(Data records)

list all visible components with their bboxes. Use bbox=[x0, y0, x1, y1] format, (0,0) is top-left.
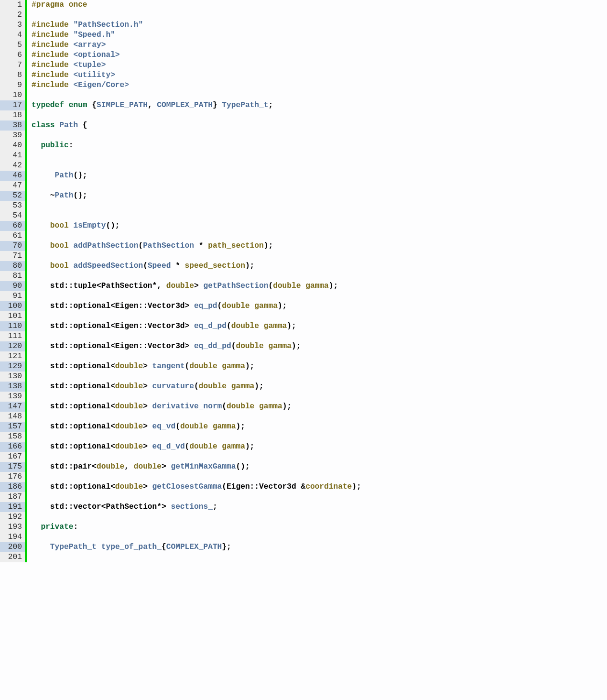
code-line: 91 bbox=[0, 291, 489, 301]
code-content bbox=[27, 291, 32, 301]
code-line: 38class Path { bbox=[0, 120, 489, 131]
line-number: 41 bbox=[0, 151, 25, 161]
code-content: std::tuple<PathSection*, double> getPath… bbox=[27, 281, 338, 291]
line-number: 186 bbox=[0, 482, 25, 492]
code-line: 166 std::optional<double> eq_d_vd(double… bbox=[0, 442, 489, 452]
line-number: 61 bbox=[0, 231, 25, 241]
code-line: 4#include "Speed.h" bbox=[0, 30, 489, 40]
code-content: std::pair<double, double> getMinMaxGamma… bbox=[27, 462, 250, 472]
code-content bbox=[27, 452, 32, 462]
line-number: 38 bbox=[0, 120, 25, 131]
code-content: #include <optional> bbox=[27, 50, 120, 60]
line-number: 166 bbox=[0, 442, 25, 452]
code-line: 70 bool addPathSection(PathSection * pat… bbox=[0, 241, 489, 251]
code-content: #include <array> bbox=[27, 40, 106, 50]
code-line: 158 bbox=[0, 432, 489, 442]
line-number: 176 bbox=[0, 472, 25, 482]
code-content: #include "Speed.h" bbox=[27, 30, 115, 40]
code-content bbox=[27, 311, 32, 321]
line-number: 187 bbox=[0, 492, 25, 502]
code-line: 187 bbox=[0, 492, 489, 502]
code-content bbox=[27, 151, 32, 161]
code-line: 40 public: bbox=[0, 141, 489, 151]
code-line: 194 bbox=[0, 532, 489, 542]
code-line: 2 bbox=[0, 10, 489, 20]
code-content bbox=[27, 372, 32, 382]
code-line: 3#include "PathSection.h" bbox=[0, 20, 489, 30]
code-line: 186 std::optional<double> getClosestGamm… bbox=[0, 482, 489, 492]
code-content bbox=[27, 532, 32, 542]
code-content: std::optional<double> tangent(double gam… bbox=[27, 361, 254, 372]
code-line: 42 bbox=[0, 161, 489, 171]
line-number: 70 bbox=[0, 241, 25, 251]
code-content: private: bbox=[27, 522, 78, 532]
code-line: 157 std::optional<double> eq_vd(double g… bbox=[0, 422, 489, 432]
code-content: TypePath_t type_of_path_{COMPLEX_PATH}; bbox=[27, 542, 231, 552]
line-number: 100 bbox=[0, 301, 25, 311]
code-line: 5#include <array> bbox=[0, 40, 489, 50]
code-line: 47 bbox=[0, 181, 489, 191]
code-line: 175 std::pair<double, double> getMinMaxG… bbox=[0, 462, 489, 472]
code-line: 53 bbox=[0, 201, 489, 211]
code-content bbox=[27, 131, 32, 141]
line-number: 191 bbox=[0, 502, 25, 512]
code-line: 130 bbox=[0, 372, 489, 382]
code-line: 6#include <optional> bbox=[0, 50, 489, 60]
line-number: 40 bbox=[0, 141, 25, 151]
code-line: 71 bbox=[0, 251, 489, 261]
code-line: 147 std::optional<double> derivative_nor… bbox=[0, 402, 489, 412]
code-line: 192 bbox=[0, 512, 489, 522]
code-line: 120 std::optional<Eigen::Vector3d> eq_dd… bbox=[0, 341, 489, 351]
line-number: 4 bbox=[0, 30, 25, 40]
code-line: 100 std::optional<Eigen::Vector3d> eq_pd… bbox=[0, 301, 489, 311]
code-line: 54 bbox=[0, 211, 489, 221]
code-content: std::optional<double> curvature(double g… bbox=[27, 382, 264, 392]
line-number: 8 bbox=[0, 70, 25, 80]
code-line: 138 std::optional<double> curvature(doub… bbox=[0, 382, 489, 392]
code-content: std::optional<double> derivative_norm(do… bbox=[27, 402, 292, 412]
line-number: 111 bbox=[0, 331, 25, 341]
code-line: 191 std::vector<PathSection*> sections_; bbox=[0, 502, 489, 512]
code-line: 139 bbox=[0, 392, 489, 402]
code-content: std::optional<double> eq_d_vd(double gam… bbox=[27, 442, 254, 452]
code-line: 18 bbox=[0, 110, 489, 120]
code-line: 111 bbox=[0, 331, 489, 341]
line-number: 42 bbox=[0, 161, 25, 171]
code-content bbox=[27, 472, 32, 482]
line-number: 90 bbox=[0, 281, 25, 291]
code-content bbox=[27, 392, 32, 402]
line-number: 121 bbox=[0, 351, 25, 361]
line-number: 2 bbox=[0, 10, 25, 20]
code-line: 17typedef enum {SIMPLE_PATH, COMPLEX_PAT… bbox=[0, 100, 489, 110]
line-number: 138 bbox=[0, 382, 25, 392]
code-content: ~Path(); bbox=[27, 191, 87, 201]
code-content: std::optional<Eigen::Vector3d> eq_dd_pd(… bbox=[27, 341, 301, 351]
line-number: 53 bbox=[0, 201, 25, 211]
code-line: 8#include <utility> bbox=[0, 70, 489, 80]
line-number: 80 bbox=[0, 261, 25, 271]
code-line: 80 bool addSpeedSection(Speed * speed_se… bbox=[0, 261, 489, 271]
code-line: 39 bbox=[0, 131, 489, 141]
line-number: 120 bbox=[0, 341, 25, 351]
code-line: 110 std::optional<Eigen::Vector3d> eq_d_… bbox=[0, 321, 489, 331]
line-number: 46 bbox=[0, 171, 25, 181]
line-number: 71 bbox=[0, 251, 25, 261]
code-line: 61 bbox=[0, 231, 489, 241]
line-number: 201 bbox=[0, 552, 25, 562]
line-number: 175 bbox=[0, 462, 25, 472]
code-line: 41 bbox=[0, 151, 489, 161]
line-number: 129 bbox=[0, 361, 25, 372]
line-number: 130 bbox=[0, 372, 25, 382]
line-number: 147 bbox=[0, 402, 25, 412]
line-number: 3 bbox=[0, 20, 25, 30]
line-number: 54 bbox=[0, 211, 25, 221]
code-content: bool addSpeedSection(Speed * speed_secti… bbox=[27, 261, 254, 271]
line-number: 110 bbox=[0, 321, 25, 331]
code-content: typedef enum {SIMPLE_PATH, COMPLEX_PATH}… bbox=[27, 100, 273, 110]
code-line: 1#pragma once bbox=[0, 0, 489, 10]
code-content: bool addPathSection(PathSection * path_s… bbox=[27, 241, 273, 251]
code-content: std::vector<PathSection*> sections_; bbox=[27, 502, 217, 512]
code-content bbox=[27, 90, 32, 100]
code-content bbox=[27, 211, 32, 221]
line-number: 139 bbox=[0, 392, 25, 402]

(End Data records)

> **Work task**
Among the records above, find each line holding "enum" and list it.

> **Your response**
code-line: 17typedef enum {SIMPLE_PATH, COMPLEX_PAT… bbox=[0, 100, 489, 110]
code-content: typedef enum {SIMPLE_PATH, COMPLEX_PATH}… bbox=[27, 100, 273, 110]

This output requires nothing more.